What Is The Trans-Pacific Partnership?
The Trans-Pacific Partnership (TPP) is a proposed trade agreement between countries bordering the Pacific Rim. The objective of this agreement is to strengthen economic relations among its member nations by making trade easier and cutting tariffs. The resulting trade community will be similar to the European Union market.
History Of TPP
The TPP has its roots in the Trans-Pacific Strategic Economic Partnership Agreement (TPSEP), signed by Singapore, Chile, New Zealand, and Brunei in 2005. By signing this trade treaty, member states committed to promoting its agreement to other countries. One of the biggest benefits to the TPSEP was the 2015 elimination of trade tariffs.
The US initiated discussions with TPSEP about free trade for financial services in 2008. This marked the beginning of an international negotiations process that continued for 7 years. The TPP agreement was born of these negotiations and was officially announced on October 5, 2015.
Who Are The Potential TPP Countries?
The United States was the first country to express interest in the TPSEP agreement. Seven countries stepped up after the US announced its involvement in negotiations in September of 2008. Australia, Peru, and Vietnam all announced their intent to join the trade agreement in November of 2008. Malaysia joined negotiations in October of 2010, the same year that Canada became an observer. Initially, however, the US and New Zealand blocked Canada from joining due to some of its internal trade policies. In October of 2012, both Canada and Mexico officially became part of the negotiations process after undergoing domestic talks with the other members. Japan became the final official member in July of 2013
Potential Benefits Of TPP To TPP Countries
Supporters of the TPP agreement name a number of potential benefits. The biggest impact for member nations will be, perhaps, the 18,000 scheduled tariff decreases. For the US, this means that the vast majority of its manufactured and agricultural products will be tariff free, almost immediately. The agreement will also remove all tariffs on clothing and textiles. Some tariffs will be lifted or reduced gradually.

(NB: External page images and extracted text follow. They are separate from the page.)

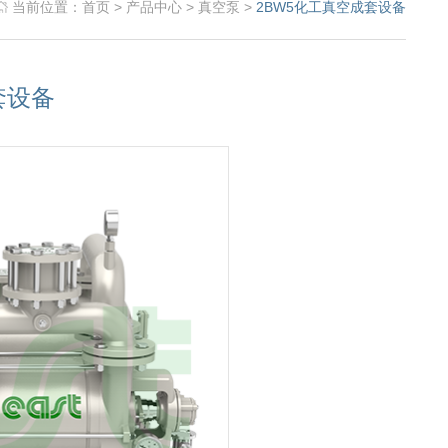
当前位置：
首页
>
产品中心
>
真空泵
>
2BW5化工真空成套设备
套设备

This agreement was not written with only trade in mind, however. It also requires that members be within the guidelines of the Convention on International Trade in Endangered Species of Wild Fauna and Flora (CITES). It is the first trade agreement that bans fishing subsidies in an effort to prevent overfishing. Its members are reportedly required to fight against illegal logging, illegal wildlife trade, illegal fishing, marine pollution, and to protect wetlands and other natural habitats.
Additionally, the TPP prohibits child labor and discrimination against employees while allowing for collective bargaining. The goal behind these additions is to help workers in the informal employment sector move into regulated, formal jobs with benefits and minimum wages.
Despite its many potential benefits, the TPP agreement has been met with many criticisms. The chief of these concerns is that free trade agreements, based on neoliberal politics, allow for corporations to maximize profit while the working class is forced to compete with each other across international borders. Critics believe that these types of trade agreements result in reduced wages and increased poverty. Job insecurity and a widening gap between the rich and the poor could also be triggered by such agreements.